# Extended Abstract: Monitoring-based Thermal Management for Mixed-Criticality Systems

Marcel Mettler\*, Martin Rapp<sup>†</sup>, Heba Khdr<sup>†</sup>, Daniel Mueller-Gritschneder\*, Jörg Henkel<sup>†</sup>, Ulf Schlichtmann\*

\* Chair of Electronic Design Automation, Technical University of Munich, Germany

{marcel.mettler, daniel.mueller, ulf.schlichtmann}@tum.de

<sup>†</sup> Chair for Embedded Systems, Karlsruhe Institute for Technology, Germany

{martin.rapp, heba.khdr, henkel}@kit.edu

*Abstract*—With a rapidly growing number of functions in embedded real-time systems, it becomes inevitable to integrate tasks of different safety integrity levels (SILs) into one mixedcriticality system. Here, it is important to not only isolate shared architectural resources, as tasks executing on different cores may also interfere via the processor's thermal manager. In order to prevent a scenario where best-effort tasks cause deadline violations for critical tasks, we propose a thermal management strategy that guarantees a sufficient thermal isolation between tasks of different SILs, and simultaneously reduces the run-time of best-effort tasks by up to 45% compared to the state of the art without incurring any real-time violations for critical tasks.

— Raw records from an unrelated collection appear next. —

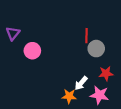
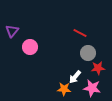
red line: (86, 36) -> (80, 33), turned -64
gray circle: (96, 49) -> (88, 53), moved

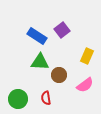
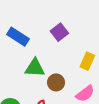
blue rectangle: (37, 36) -> (18, 37), moved

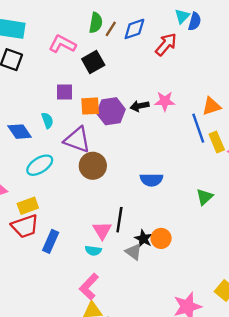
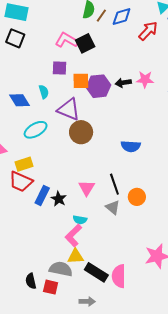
pink L-shape: (62, 44) -> (67, 40), moved
black line: (119, 220) -> (114, 184), moved, turned -30
red trapezoid: (25, 226) -> (21, 182), turned 40
black star: (143, 239) -> (59, 199), moved
cyan semicircle: (93, 251) -> (80, 220), moved

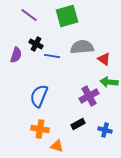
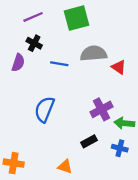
purple line: (29, 15) -> (33, 17), turned -60
black cross: (36, 44) -> (34, 43), moved
green arrow: (109, 82) -> (124, 123), moved
orange cross: (40, 129) -> (14, 163), moved

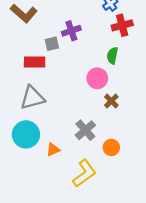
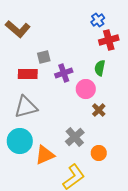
purple cross: (71, 31) -> (64, 73), moved
orange triangle: (53, 150) -> (45, 155), size x1.5

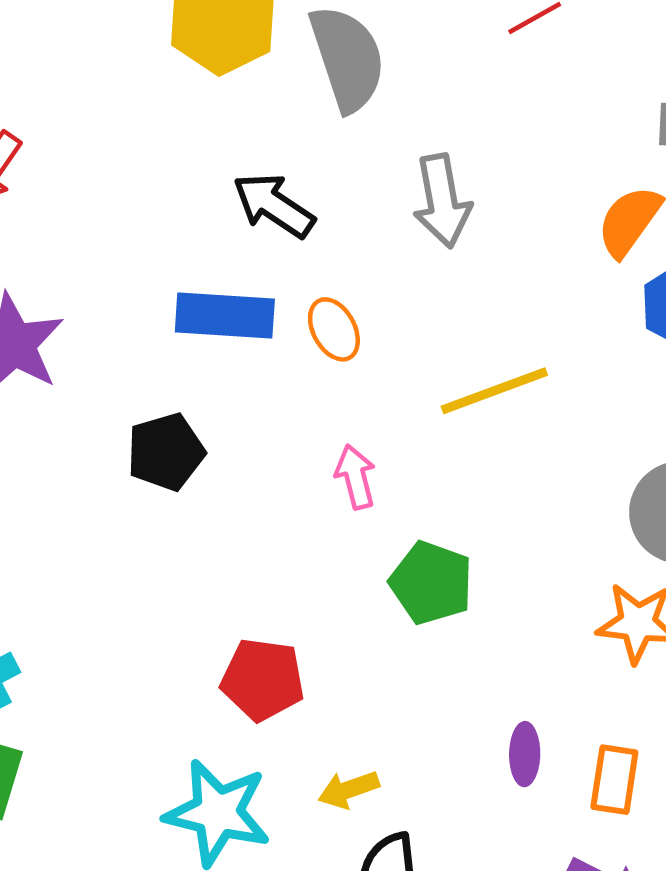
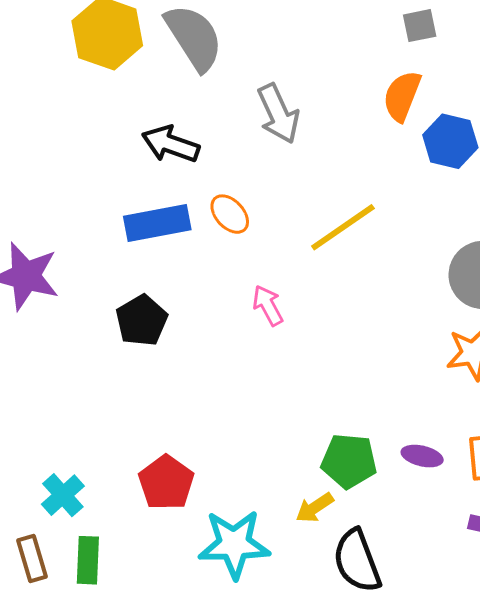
green pentagon: (431, 583) -> (349, 461), moved
red pentagon: (263, 679) -> (166, 483), moved, turned -30
purple ellipse: (525, 754) -> (422, 456), turned -63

Index Terms—Dynamic thermal management, mixed-criticality

# I. INTRODUCTION

New applications such as autonomous driving increase the complexity for modern embedded real-time systems. In order to still meet non-functional requirements such as cost, weight and power consumption, there is a trend in industry and academia to integrate tasks of different safety integrity levels (SILs) in one mixed-criticality system (MCS) [1]. As a result, safety standards [2] require that tasks must be isolated to prevent the propagation of faults between tasks of different SILs.

A prominent solution to provide the required isolation are virtualization technologies [3]. However, on many-core processors, an isolation of architectural resources, such as processing elements (PEs), caches, buses, etc. is not sufficient. Different tasks can not only interfere via shared resources but also via the many-core processor's thermal manager, which potentially causes deadline violations of critical tasks.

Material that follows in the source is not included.